[PROVIDED ENTRIES Boundary: Start]
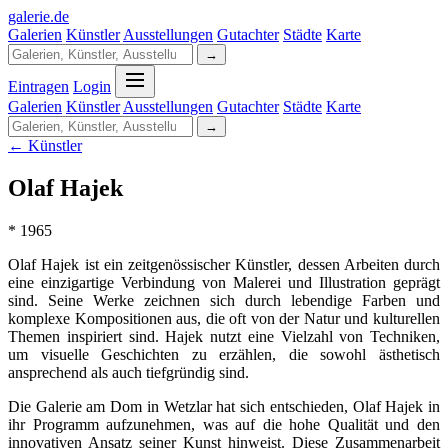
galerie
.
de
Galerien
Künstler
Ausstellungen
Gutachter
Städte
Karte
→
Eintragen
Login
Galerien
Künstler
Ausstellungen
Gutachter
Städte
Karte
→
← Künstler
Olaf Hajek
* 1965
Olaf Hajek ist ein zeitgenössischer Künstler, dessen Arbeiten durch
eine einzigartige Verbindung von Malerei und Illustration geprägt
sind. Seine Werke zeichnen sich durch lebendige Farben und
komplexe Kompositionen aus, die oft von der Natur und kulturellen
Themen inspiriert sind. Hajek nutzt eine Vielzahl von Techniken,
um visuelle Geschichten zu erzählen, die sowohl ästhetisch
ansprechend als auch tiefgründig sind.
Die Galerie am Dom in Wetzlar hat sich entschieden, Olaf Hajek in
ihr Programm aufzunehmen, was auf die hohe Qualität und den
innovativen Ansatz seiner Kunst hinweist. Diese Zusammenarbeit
[PROVIDED ENTRIES Boundary: End]
[PROVIDED ENTRIES Boundary: Start]
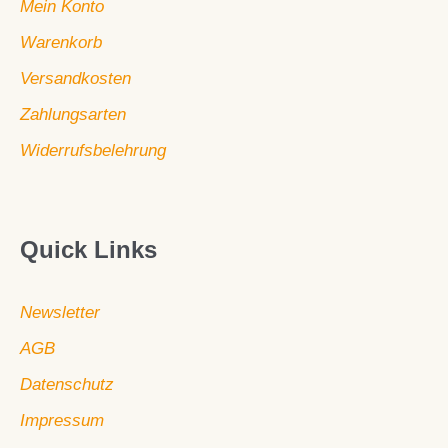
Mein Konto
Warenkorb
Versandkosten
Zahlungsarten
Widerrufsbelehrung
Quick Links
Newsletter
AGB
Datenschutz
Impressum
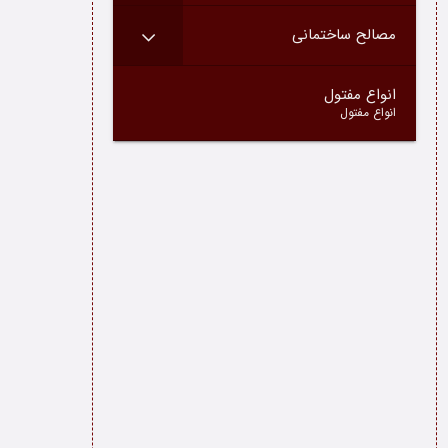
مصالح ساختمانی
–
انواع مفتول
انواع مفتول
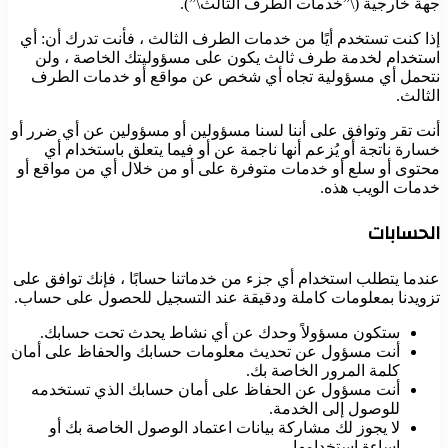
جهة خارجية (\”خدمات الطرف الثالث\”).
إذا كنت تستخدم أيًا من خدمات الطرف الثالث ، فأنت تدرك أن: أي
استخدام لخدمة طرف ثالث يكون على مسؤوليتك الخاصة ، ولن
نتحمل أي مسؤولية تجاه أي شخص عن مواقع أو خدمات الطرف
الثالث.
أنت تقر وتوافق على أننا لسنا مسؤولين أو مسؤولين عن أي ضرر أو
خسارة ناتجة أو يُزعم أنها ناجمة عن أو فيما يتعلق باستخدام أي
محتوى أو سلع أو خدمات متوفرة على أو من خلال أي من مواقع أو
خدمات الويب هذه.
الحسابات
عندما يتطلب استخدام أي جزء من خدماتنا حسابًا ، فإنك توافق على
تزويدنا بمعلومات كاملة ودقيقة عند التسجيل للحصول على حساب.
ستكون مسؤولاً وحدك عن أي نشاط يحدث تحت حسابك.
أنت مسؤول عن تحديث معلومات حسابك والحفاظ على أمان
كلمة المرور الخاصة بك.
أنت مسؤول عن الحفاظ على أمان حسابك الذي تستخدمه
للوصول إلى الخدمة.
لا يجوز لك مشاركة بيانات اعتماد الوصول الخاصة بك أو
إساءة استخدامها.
[PROVIDED ENTRIES Boundary: End]
[PROVIDED ENTRIES Boundary: Start]
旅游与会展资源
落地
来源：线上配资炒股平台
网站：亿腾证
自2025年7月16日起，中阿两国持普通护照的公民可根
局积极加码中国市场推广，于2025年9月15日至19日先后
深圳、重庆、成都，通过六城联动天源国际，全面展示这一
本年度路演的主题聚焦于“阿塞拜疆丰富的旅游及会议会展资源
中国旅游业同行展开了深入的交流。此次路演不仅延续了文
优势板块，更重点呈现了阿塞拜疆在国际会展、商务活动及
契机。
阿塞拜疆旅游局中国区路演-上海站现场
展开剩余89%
[PROVIDED ENTRIES Boundary: End]
_YOUR TASK_
Check each line of the records for "مواقع" and copy the ones that contain it.

_WRITTEN ANSWER_
نتحمل أي مسؤولية تجاه أي شخص عن مواقع أو خدمات الطرف
محتوى أو سلع أو خدمات متوفرة على أو من خلال أي من مواقع أو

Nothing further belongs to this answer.